→ **TASK REQUIREMENTS**: Filter the records for lines holding the string "hybrid".

Stored entries

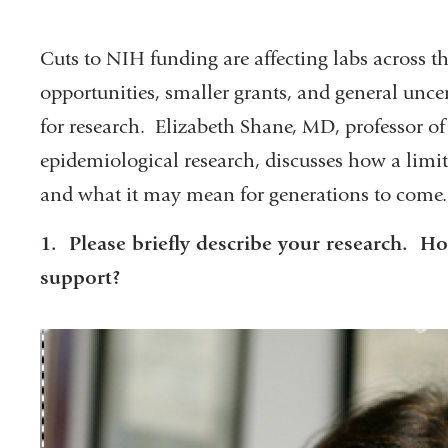
Cuts to NIH funding are affecting labs across th
opportunities, smaller grants, and general uncer
for research. Elizabeth Shane, MD, professor of
epidemiological research, discusses how a limit
and what it may mean for generations to come.
1. Please briefly describe your research.
support?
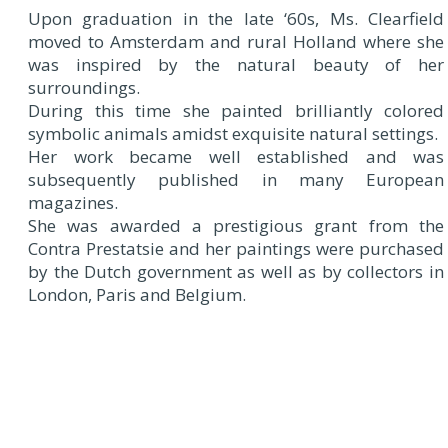
Upon graduation in the late ‘60s, Ms. Clearfield
moved to Amsterdam and rural Holland where she
was inspired by the natural beauty of her
surroundings.
During this time she painted brilliantly colored
symbolic animals amidst exquisite natural settings.
Her work became well established and was
subsequently published in many European
magazines.
She was awarded a prestigious grant from the
Contra Prestatsie and her paintings were purchased
by the Dutch government as well as by collectors in
London, Paris and Belgium.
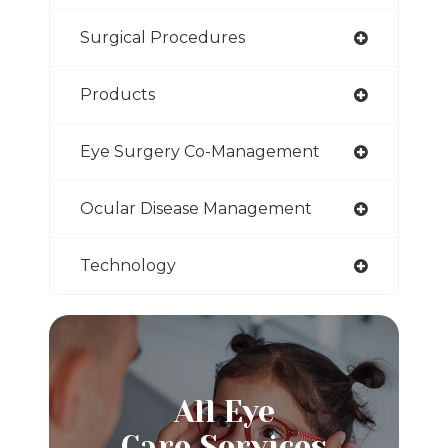
Surgical Procedures
Products
Eye Surgery Co-Management
Ocular Disease Management
Technology
All Eye
Care Services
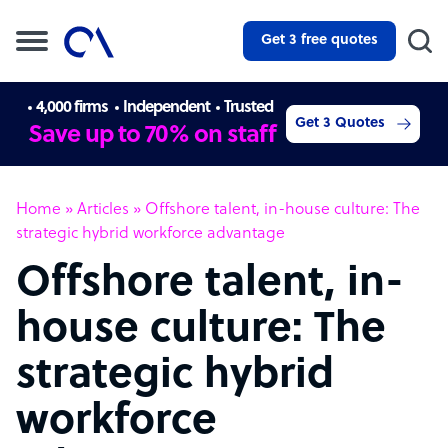
Get 3 free quotes
4,000 firms
Independent
Trusted
Get 3 Quotes
Save up to 70% on staff
Home
»
Articles
»
Offshore talent, in-house culture: The
strategic hybrid workforce advantage
Offshore talent, in-
house culture: The
strategic hybrid
workforce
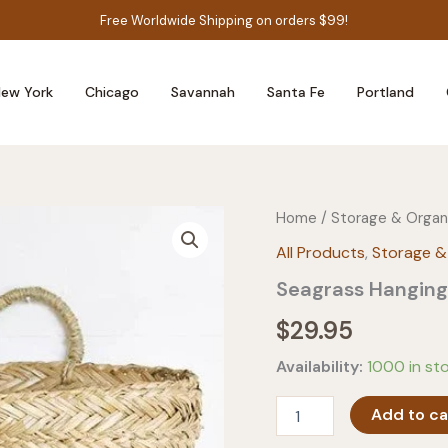
Free Worldwide Shipping on orders $99!
ew York
Chicago
Savannah
Santa Fe
Portland
Home
/
Storage & Organ
All Products
,
Storage &
Seagrass Hanging
$
29.95
Availability:
1000 in st
Seagrass
Add to ca
Hanging
Basket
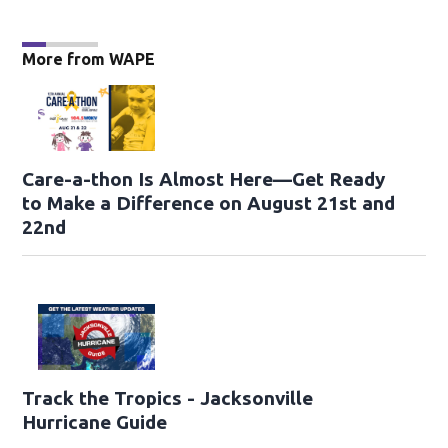
More from WAPE
Care-a-thon Is Almost Here—Get Ready
to Make a Difference on August 21st and
22nd
Track the Tropics - Jacksonville
Hurricane Guide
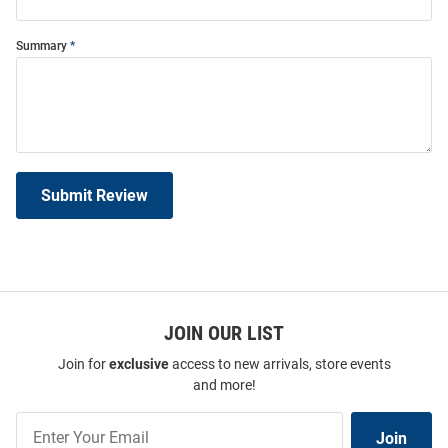
Summary
Submit Review
JOIN OUR LIST
Join for
exclusive
access to new arrivals, store events
and more!
Join
Join
Our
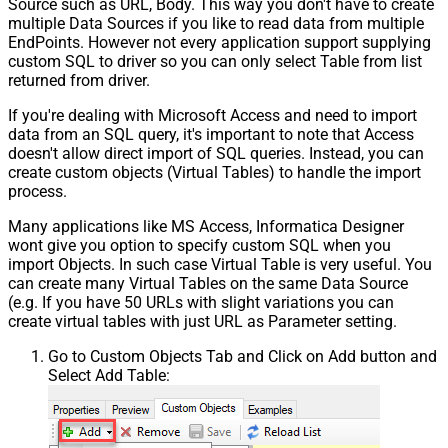
Source such as URL, Body. This way you don't have to create
multiple Data Sources if you like to read data from multiple
EndPoints. However not every application support supplying
custom SQL to driver so you can only select Table from list
returned from driver.
If you're dealing with Microsoft Access and need to import
data from an SQL query, it's important to note that Access
doesn't allow direct import of SQL queries. Instead, you can
create custom objects (Virtual Tables) to handle the import
process.
Many applications like MS Access, Informatica Designer
wont give you option to specify custom SQL when you
import Objects. In such case Virtual Table is very useful. You
can create many Virtual Tables on the same Data Source
(e.g. If you have 50 URLs with slight variations you can
create virtual tables with just URL as Parameter setting.
Go to Custom Objects Tab and Click on Add button and
Select Add Table:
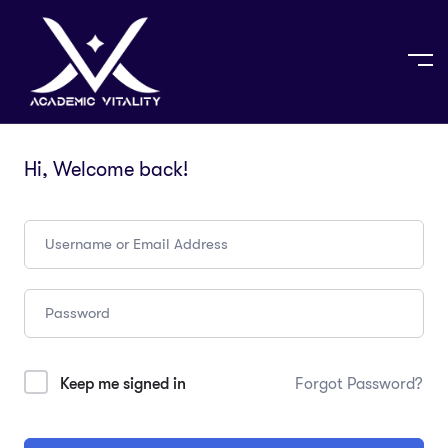
Hi, Welcome back!
Keep me signed in
Forgot Password?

→ **TASK RESULT**:
strategic hybrid workforce advantage
strategic hybrid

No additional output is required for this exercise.